您采用的方法是进行全表扫描,因此它不会随着表的增长而扩展。如果要实现使用索引的更有效的解决方案(不使用 Oracle 大文本索引),请使用基于函数的索引来预先计算列的公共子字符串。

Using INSTR() you can find whether a column is a substring of another column, and return a score for that. 0 means no match.

使用 INSTR() 可以找到一列是否是另一列的子字符串,并返回一个分数。

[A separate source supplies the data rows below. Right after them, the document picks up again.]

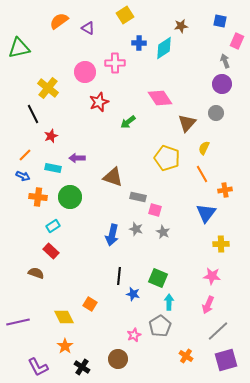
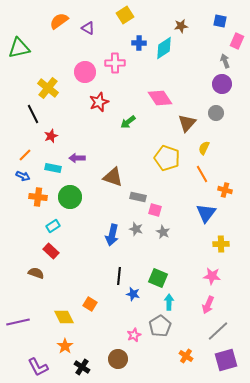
orange cross at (225, 190): rotated 24 degrees clockwise
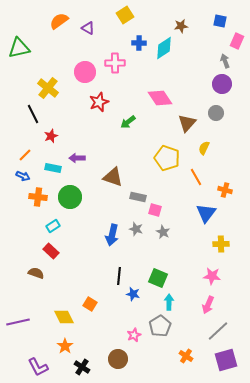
orange line at (202, 174): moved 6 px left, 3 px down
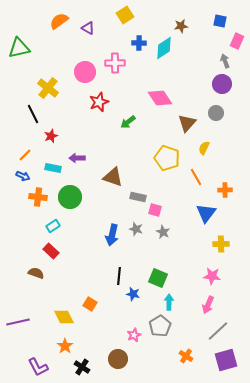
orange cross at (225, 190): rotated 16 degrees counterclockwise
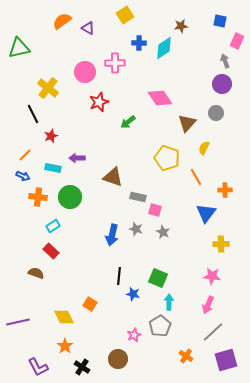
orange semicircle at (59, 21): moved 3 px right
gray line at (218, 331): moved 5 px left, 1 px down
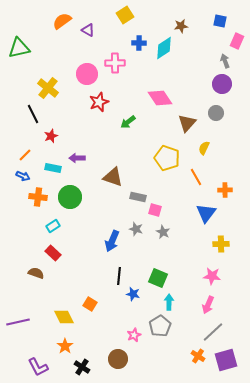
purple triangle at (88, 28): moved 2 px down
pink circle at (85, 72): moved 2 px right, 2 px down
blue arrow at (112, 235): moved 6 px down; rotated 10 degrees clockwise
red rectangle at (51, 251): moved 2 px right, 2 px down
orange cross at (186, 356): moved 12 px right
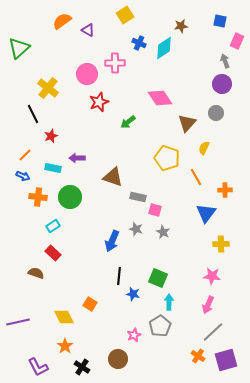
blue cross at (139, 43): rotated 24 degrees clockwise
green triangle at (19, 48): rotated 30 degrees counterclockwise
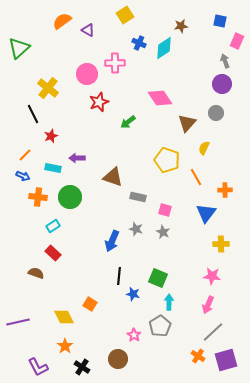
yellow pentagon at (167, 158): moved 2 px down
pink square at (155, 210): moved 10 px right
pink star at (134, 335): rotated 16 degrees counterclockwise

0 表示不匹配。

create index ix_t_score on t (instr(nvl(column_1,' '), nvl(column_2, ' ')),
                              instr(nvl(column_2,' '), nvl(column_1, ' ')));

Now write the query such that it allows Oracle to use the indexes.

现在编写查询以允许 Oracle 使用索引。

-- Find rows that don't have common strings
select * from t
  where instr(nvl(column_1, ' '), nvl(column_2, ' ')) = 0 and
        instr(nvl(column_2, ' '), nvl(column_1, ' ')) = 0;

-- Find rows that do
select * from t
  where instr(nvl(column_1, ' '), nvl(column_2, ' ')) > 0 or
        instr(nvl(column_2, ' '), nvl(column_1, ' ')) > 0;


set autotrace on


Execution Plan
----------------------------------------------------------
Plan hash value: 4100696360

---------------------------------------------------------------------------------
| Id  | Operation         | Name        | Rows  | Bytes | Cost (%CPU)| Time     |
---------------------------------------------------------------------------------
|   0 | SELECT STATEMENT  |             |     1 |    22 |     2   (0)| 00:00:01 |
|   1 |  SORT AGGREGATE   |             |     1 |    22 |            |          |
|*  2 |   INDEX RANGE SCAN| IX_T_SCORE  |     1 |    22 |     2   (0)| 00:00:01 |
---------------------------------------------------------------------------------


Predicate Information (identified by operation id):
---------------------------------------------------

   2 - access(INSTR(NVL("COLUMN_1",' '),NVL("COLUMN_2",' '))=0 AND
              INSTR(NVL("COLUMN_2",' '),NVL("COLUMN_1",' '))=0)

You can simplify it by creating a deterministic stored procedure / function to return a score, and the SQL becomes much simpler than the above. The use of NVL() is to take care of columns with nulls.

你可以通过创建一个确定性的存储过程/函数来返回一个分数来简化它,SQL变得比上面的简单得多。NVL() 的用途是处理带有空值的列。